I'm not sure if this is a bug or I'm doing something wrong, but when I try to drop variables contained in a quosures object via select, the behavior is different depending on whether there are one or more variables in the quosures object.
select_not <- function(d, ...) {
to_drop <- rlang::quos(...)
dplyr::select(d, -!!!to_drop)
}
dd <- data.frame(x = 1:10, y = 11:20, z = 21:30)
# Good: returns x and y
select_not(dd, z)
# Not good: Returns y and z
select_not(dd, y, z)
> devtools::session_info()
Session info ---------------------------------------------------------------------------------------------------------------------
setting value
version R version 3.4.3 (2017-11-30)
system x86_64, darwin15.6.0
ui RStudio (1.1.383)
language (EN)
collate en_US.UTF-8
tz America/Denver
date 2018-01-03
Packages -------------------------------------------------------------------------------------------------------------------------
package * version date source
assertthat 0.2.0 2017-04-11 CRAN (R 3.4.0)
base * 3.4.3 2017-12-07 local
bindr 0.1 2016-11-13 CRAN (R 3.4.0)
bindrcpp 0.2 2017-06-17 CRAN (R 3.4.0)
compiler 3.4.3 2017-12-07 local
datasets * 3.4.3 2017-12-07 local
devtools 1.13.3 2017-08-02 CRAN (R 3.4.1)
digest 0.6.12 2017-01-27 CRAN (R 3.4.0)
dplyr 0.7.4 2017-09-28 CRAN (R 3.4.2)
glue 1.2.0 2017-10-29 cran (@1.2.0)
graphics * 3.4.3 2017-12-07 local
grDevices * 3.4.3 2017-12-07 local
magrittr 1.5 2014-11-22 CRAN (R 3.4.0)
memoise 1.1.0 2017-04-21 CRAN (R 3.4.0)
methods * 3.4.3 2017-12-07 local
pkgconfig 2.0.1 2017-03-21 CRAN (R 3.4.0)
R6 2.2.2 2017-06-17 CRAN (R 3.4.0)
Rcpp 0.12.14 2017-11-23 cran (@0.12.14)
rlang 0.1.6 2017-12-21 CRAN (R 3.4.3)
stats * 3.4.3 2017-12-07 local
tibble 1.3.4 2017-08-22 cran (@1.3.4)
tools 3.4.3 2017-12-07 local
utils * 3.4.3 2017-12-07 local
withr 2.1.0 2017-11-01 cran (@2.1.0)
yaml 2.1.14 2016-11-12 CRAN (R 3.4.0)
Thanks @mara!
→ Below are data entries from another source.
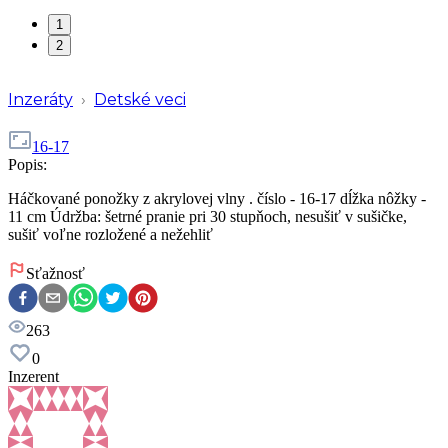
1
2
Inzeráty
›
Detské veci
16-17
Popis:
Háčkované ponožky z akrylovej vlny . číslo - 16-17 dĺžka nôžky -
11 cm Údržba: šetrné pranie pri 30 stupňoch, nesušiť v sušičke,
sušiť voľne rozložené a nežehliť
Sťažnosť
263
0
Inzerent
How can I "flatten" the quosures object inside the function, to get the same result but with the variables passed in separately through ... ?
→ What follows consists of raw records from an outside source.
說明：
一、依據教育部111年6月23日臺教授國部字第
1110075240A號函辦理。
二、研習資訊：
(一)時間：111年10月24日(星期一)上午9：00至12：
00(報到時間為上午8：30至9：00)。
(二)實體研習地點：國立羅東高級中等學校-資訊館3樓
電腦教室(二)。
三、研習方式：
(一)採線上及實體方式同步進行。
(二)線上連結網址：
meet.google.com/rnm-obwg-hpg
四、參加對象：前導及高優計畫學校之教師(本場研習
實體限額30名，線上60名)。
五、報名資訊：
select has a handy tool for dealing with these situations where you can negate the one_of result. However, this requires getting the variables names into a character string.
After to_drop <- rlang::quos(...), getting the character strings is easy enough with as.character, but you have an extraneous ~ character. A quick sub can drop it, and you use
Personally, I find the following maintains the look and feel of a tidyverse function, but gets to the heart of the issue more efficiently.
select_not <- function(d, ...){
# get expressions in ... as characters
to_drop <-
vapply(substitute(list(...)),
as.character,
character(1))[-1] # the first one ends up being "list", and we don't need it
d[!names(d) %in% to_drop]
}
Based on @lionel's answer to a related question on SO:
You can use rlang::lang, though I admit that the quosures created by that are a little weird (of the form -~z). It may end up a bit brittle because of that, I suspect.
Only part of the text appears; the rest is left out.